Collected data
###

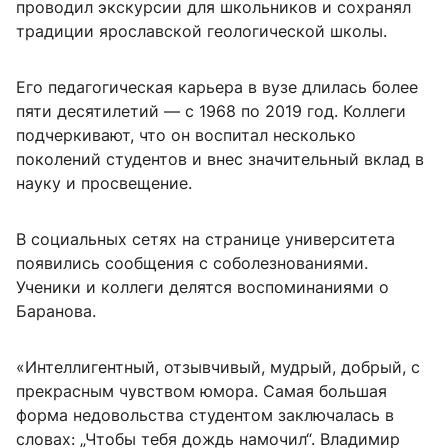
проводил экскурсии для школьников и сохранял
традиции ярославской геологической школы.
Его педагогическая карьера в вузе длилась более
пяти десятилетий — с 1968 по 2019 год. Коллеги
подчеркивают, что он воспитал несколько
поколений студентов и внес значительный вклад в
науку и просвещение.
В социальных сетях на странице университета
появились сообщения с соболезнованиями.
Ученики и коллеги делятся воспоминаниями о
Баранова.
«Интеллигентный, отзывчивый, мудрый, добрый, с
прекрасным чувством юмора. Самая большая
форма недовольства студентом заключалась в
словах: „Чтобы тебя дождь намочил“. Владимир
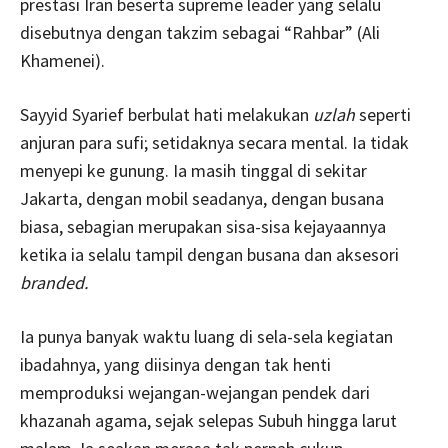
prestasi Iran beserta supreme leader yang selalu
disebutnya dengan takzim sebagai “Rahbar” (Ali
Khamenei).
Sayyid Syarief berbulat hati melakukan
uzlah
seperti
anjuran para sufi; setidaknya secara mental. Ia tidak
menyepi ke gunung. Ia masih tinggal di sekitar
Jakarta, dengan mobil seadanya, dengan busana
biasa, sebagian merupakan sisa-sisa kejayaannya
ketika ia selalu tampil dengan busana dan aksesori
branded.
Ia punya banyak waktu luang di sela-sela kegiatan
ibadahnya, yang diisinya dengan tak henti
memproduksi wejangan-wejangan pendek dari
khazanah agama, sejak selepas Subuh hingga larut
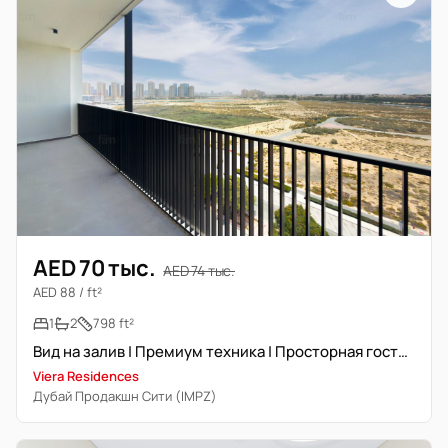
AED 70 тыс.
AED 74 тыс.
AED 88 / ft²
1
2
798 ft²
Вид на залив | Премиум техника | Просторная гостиная
Viera Residences
Дубай Продакшн Сити (IMPZ)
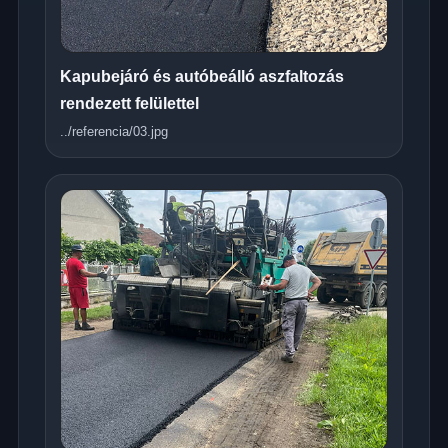
Kapubejáró és autóbeálló aszfaltozás
rendezett felülettel
../referencia/03.jpg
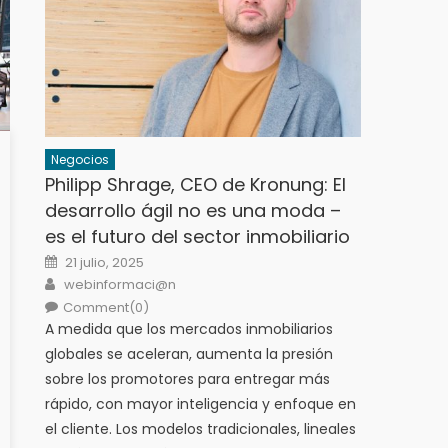
Negocios
Philipp Shrage, CEO de Kronung: El
desarrollo ágil no es una moda –
es el futuro del sector inmobiliario
Posted
21 julio, 2025
on
Author
webinformaci@n
Comment(0)
A medida que los mercados inmobiliarios
globales se aceleran, aumenta la presión
sobre los promotores para entregar más
rápido, con mayor inteligencia y enfoque en
el cliente. Los modelos tradicionales, lineales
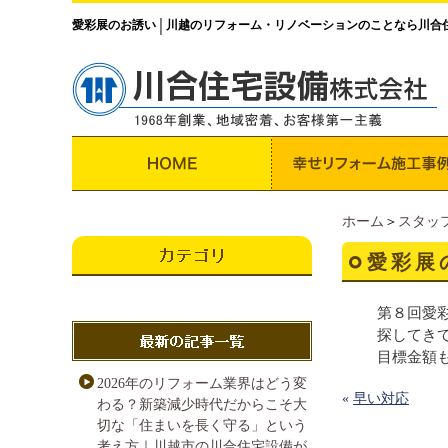
愛彩展のお誘い
川越のリフォーム・リノベーションのことなら川合
│
ホーム
＞
スタッ
愛彩展
第８回愛
探してき
目標金額
2026年のリフォーム業界はどう変
«
早い対応
わる？新築減少時代だからこそ大
切な「住まいを長く守る」という
考え方｜川越市の川合住宅設備が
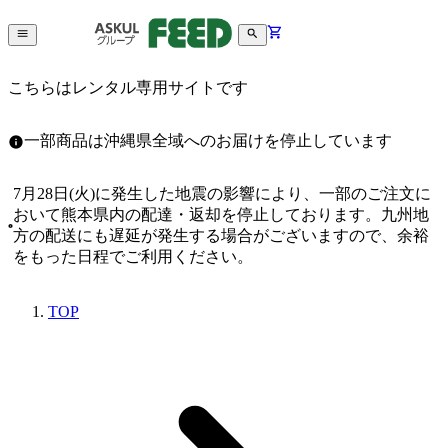
こちらはレンタル専用サイトです
一部商品は沖縄県全域へのお届けを停止しています
7月28日(火)に発生した地震の影響により、一部のご注文に
おいて熊本県内の配達・返却を停止しております。九州地
方の配送にも遅延が発生する場合がございますので、余裕
をもった日程でご利用ください。
TOP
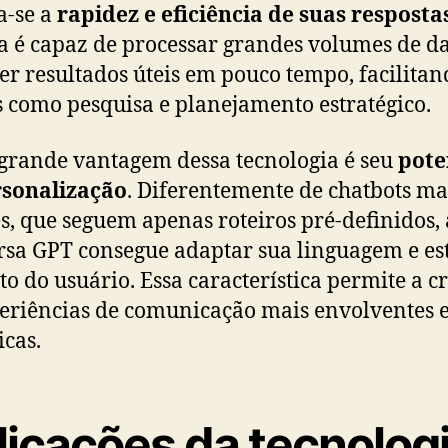
a-se a
rapidez e eficiência de suas resposta
a é capaz de processar grandes volumes de d
er resultados úteis em pouco tempo, facilitan
s como pesquisa e planejamento estratégico.
grande vantagem dessa tecnologia é seu
pote
rsonalização
. Diferentemente de chatbots ma
s, que seguem apenas roteiros pré-definidos, 
sa GPT consegue adaptar sua linguagem e est
to do usuário. Essa característica permite a c
eriências de comunicação mais envolventes 
icas.
licações da tecnolog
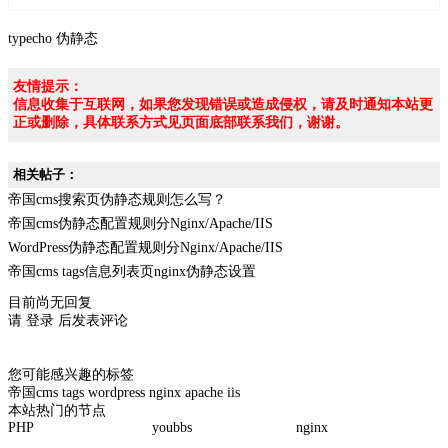
typecho
伪静态
友情提示：
信息收集于互联网，如果您发现错误或造成侵权，请及时通知本站更
正或删除，具体联系方式见页面底部联系我们，谢谢。
相关帖子：
帝国cms搜索页伪静态规则怎么写？
帝国cms伪静态配置规则分Nginx/Apache/IIS
WordPress伪静态配置规则分Nginx/Apache/IIS
帝国cms tags信息列表页nginx伪静态设置
目前尚无回复
请
登录
后发表评论
您可能感兴趣的标签
帝国cms
tags
wordpress
nginx
apache
iis
本站热门的节点
PHP
youbbs
nginx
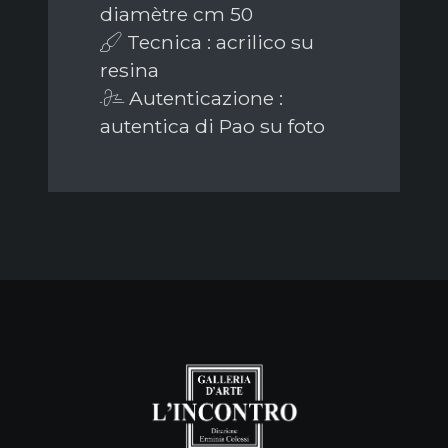
diamètre cm 50
Tecnica : acrilico su
resina
Autenticazione :
autentica di Pao su foto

###

EXERCISE DESCRIPTION
The records are to be returned verbatim. Skip any picture they contain.

TASK SOLUTION
проводил экскурсии для школьников и сохранял
традиции ярославской геологической школы.
Его педагогическая карьера в вузе длилась более
пяти десятилетий — с 1968 по 2019 год. Коллеги
подчеркивают, что он воспитал несколько
поколений студентов и внес значительный вклад в
науку и просвещение.
В социальных сетях на странице университета
появились сообщения с соболезнованиями.
Ученики и коллеги делятся воспоминаниями о
Баранова.
«Интеллигентный, отзывчивый, мудрый, добрый, с
прекрасным чувством юмора. Самая большая
форма недовольства студентом заключалась в
словах: „Чтобы тебя дождь намочил“. Владимир
prestasi Iran beserta supreme leader yang selalu
disebutnya dengan takzim sebagai “Rahbar” (Ali
Khamenei).
Sayyid Syarief berbulat hati melakukan
uzlah
seperti
anjuran para sufi; setidaknya secara mental. Ia tidak
menyepi ke gunung. Ia masih tinggal di sekitar
Jakarta, dengan mobil seadanya, dengan busana
biasa, sebagian merupakan sisa-sisa kejayaannya
ketika ia selalu tampil dengan busana dan aksesori
branded.
Ia punya banyak waktu luang di sela-sela kegiatan
ibadahnya, yang diisinya dengan tak henti
memproduksi wejangan-wejangan pendek dari
khazanah agama, sejak selepas Subuh hingga larut
AED 70 тыс.
AED 74 тыс.
AED 88 / ft²
1
2
798 ft²
Вид на залив | Премиум техника | Просторная гостиная
Viera Residences
Дубай Продакшн Сити (IMPZ)
Kapubejáró és autóbeálló aszfaltozás
rendezett felülettel
../referencia/03.jpg
Negocios
Philipp Shrage, CEO de Kronung: El
desarrollo ágil no es una moda –
es el futuro del sector inmobiliario
Posted
21 julio, 2025
on
Author
webinformaci@n
Comment(0)
A medida que los mercados inmobiliarios
globales se aceleran, aumenta la presión
sobre los promotores para entregar más
rápido, con mayor inteligencia y enfoque en
el cliente. Los modelos tradicionales, lineales
愛彩展のお誘い
川越のリフォーム・リノベーションのことなら川合
│
ホーム
＞
スタッ
愛彩展
第８回愛
探してき
目標金額
2026年のリフォーム業界はどう変
«
早い対応
わる？新築減少時代だからこそ大
切な「住まいを長く守る」という
考え方｜川越市の川合住宅設備が
こちらはレンタル専用サイトです
一部商品は沖縄県全域へのお届けを停止しています
7月28日(火)に発生した地震の影響により、一部のご注文に
おいて熊本県内の配達・返却を停止しております。九州地
方の配送にも遅延が発生する場合がございますので、余裕
をもった日程でご利用ください。
TOP
a-se a
rapidez e eficiência de suas resposta
a é capaz de processar grandes volumes de d
er resultados úteis em pouco tempo, facilitan
s como pesquisa e planejamento estratégico.
grande vantagem dessa tecnologia é seu
pote
rsonalização
. Diferentemente de chatbots ma
s, que seguem apenas roteiros pré-definidos, 
sa GPT consegue adaptar sua linguagem e est
to do usuário. Essa característica permite a c
eriências de comunicação mais envolventes 
icas.
licações da tecnolog
typecho
伪静态
友情提示：
信息收集于互联网，如果您发现错误或造成侵权，请及时通知本站更
正或删除，具体联系方式见页面底部联系我们，谢谢。
相关帖子：
帝国cms搜索页伪静态规则怎么写？
帝国cms伪静态配置规则分Nginx/Apache/IIS
WordPress伪静态配置规则分Nginx/Apache/IIS
帝国cms tags信息列表页nginx伪静态设置
目前尚无回复
请
登录
后发表评论
您可能感兴趣的标签
帝国cms
tags
wordpress
nginx
apache
iis
本站热门的节点
PHP
youbbs
nginx
diamètre cm 50
Tecnica : acrilico su
resina
Autenticazione :
autentica di Pao su foto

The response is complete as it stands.